Önce yufkacımıza gidip 2 tane taze, günlük yufka alıyoruz (market yufkası kullanmıyoruz, çok sert oluyor). Yufkacımızdan lor da alıyoruz. Sonra evimize geldiğimizde yuvarlak tepsimize yağlı kağıdımızı, masamıza yufkalarımızı serip ikiye bölüyoruz. Lorun için maydanoz-dereotu da hoş bir alternatif- ve bir miktaz tuz koyuyoruz- bu karışıma işerleyen kısımlara L denilecektir. Bir kasede de yoğurt, süt ve biraz yağ koyup çırpıyoruz - bu karışıma işerleyen kısımlara K denilecektir.
Yarım yaprak yufkalara biraz K sürüp biraz L serptikten sonra kenarından başlayıp yuvarlıyoruz. İlk yufkamızı gül yapıp böreğin güzide ortası olması için tepsinin ortasına yerleştiriyoruz. Artından kıvırdığımız diğer yaprakları bu gülün ertafına sarıyoruz, sarıyoruz, sarıyoruz. Bu arada Ayduş geliyor ve görüğü manzaradan çok hoşlanıyor.
Yufkaları bir bir (etip top 2 yufka) tepsiye dizdikten sonra artan K'ya bir tane yumurta kırıp çırpıyoruz ve börek adayının üzerine döküp yayıyoruz. Yol aralarını açıp açıp K'nın oralara oldukça girmesini sağlıyoruz. Sonra tepside- o an pek bir şeye benzemeyen ve aman bu K'yı çekecek mi denen toparlağa susam ve çörekotu serpiyoruz.
Aslında bu noktada tepsinin buzdolabına girip 1 saat kadar beklemesi lazım; fakat Ayduş çok aç olduğundan bunu yapmıyoruz ve önceden ısıttığımız fırına tepsiyi koyuyoruz.

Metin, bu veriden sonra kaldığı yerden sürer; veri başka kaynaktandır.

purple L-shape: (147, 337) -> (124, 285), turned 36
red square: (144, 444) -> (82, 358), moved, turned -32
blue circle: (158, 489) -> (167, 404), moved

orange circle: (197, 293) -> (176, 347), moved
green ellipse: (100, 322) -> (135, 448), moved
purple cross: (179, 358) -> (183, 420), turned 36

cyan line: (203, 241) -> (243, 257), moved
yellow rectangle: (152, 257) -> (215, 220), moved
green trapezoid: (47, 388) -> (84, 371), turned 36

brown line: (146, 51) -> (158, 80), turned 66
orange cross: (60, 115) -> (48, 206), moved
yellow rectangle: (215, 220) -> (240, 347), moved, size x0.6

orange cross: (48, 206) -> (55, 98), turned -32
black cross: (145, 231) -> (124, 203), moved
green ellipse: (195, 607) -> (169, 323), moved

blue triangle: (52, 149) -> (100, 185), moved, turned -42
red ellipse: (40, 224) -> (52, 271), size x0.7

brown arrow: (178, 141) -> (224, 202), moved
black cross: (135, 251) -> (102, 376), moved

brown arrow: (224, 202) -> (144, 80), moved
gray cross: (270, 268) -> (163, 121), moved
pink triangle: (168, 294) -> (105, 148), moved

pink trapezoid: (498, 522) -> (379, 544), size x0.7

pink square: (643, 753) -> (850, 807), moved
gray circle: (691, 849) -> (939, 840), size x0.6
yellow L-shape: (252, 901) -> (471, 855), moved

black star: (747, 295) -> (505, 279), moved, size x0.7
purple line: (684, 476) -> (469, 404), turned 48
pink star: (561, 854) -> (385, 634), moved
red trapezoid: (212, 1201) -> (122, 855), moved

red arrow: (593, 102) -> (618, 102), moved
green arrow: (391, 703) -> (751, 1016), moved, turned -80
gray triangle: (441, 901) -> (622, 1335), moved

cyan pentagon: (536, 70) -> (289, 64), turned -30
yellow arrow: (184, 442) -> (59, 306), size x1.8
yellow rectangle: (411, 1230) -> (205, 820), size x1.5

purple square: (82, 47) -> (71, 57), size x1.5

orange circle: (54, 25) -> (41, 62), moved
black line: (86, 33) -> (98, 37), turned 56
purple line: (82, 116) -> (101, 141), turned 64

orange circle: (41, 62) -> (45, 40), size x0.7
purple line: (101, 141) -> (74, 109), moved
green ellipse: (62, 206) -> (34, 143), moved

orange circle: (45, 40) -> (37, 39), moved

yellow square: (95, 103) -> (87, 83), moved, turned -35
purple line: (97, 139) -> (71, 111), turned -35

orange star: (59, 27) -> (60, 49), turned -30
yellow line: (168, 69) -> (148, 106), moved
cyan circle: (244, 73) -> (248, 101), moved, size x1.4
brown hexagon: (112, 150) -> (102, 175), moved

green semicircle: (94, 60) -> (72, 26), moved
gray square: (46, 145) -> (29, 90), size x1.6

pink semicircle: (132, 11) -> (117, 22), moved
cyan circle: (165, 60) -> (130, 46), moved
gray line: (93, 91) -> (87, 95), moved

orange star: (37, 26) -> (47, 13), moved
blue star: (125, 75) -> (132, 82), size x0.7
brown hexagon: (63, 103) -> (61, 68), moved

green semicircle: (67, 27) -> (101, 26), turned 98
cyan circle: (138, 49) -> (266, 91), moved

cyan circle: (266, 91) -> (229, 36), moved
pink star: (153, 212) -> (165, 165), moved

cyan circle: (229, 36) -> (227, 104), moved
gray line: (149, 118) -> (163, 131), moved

Yaklaşık bir yarım saat sonra pişmiş oluyor.
Hmmmm çok güzel kokuyor ve çok açız. Soğumasını beklemeden yiyoruz. Çok tadını alamasak da Ayduş çok beğeniyor. Ertesi sabaha da (fotoğrafta görüldüğü gibi) kalan böreğimizi - ister ısıtarak- afiyetle yiyoruz.
Elimize sağlık...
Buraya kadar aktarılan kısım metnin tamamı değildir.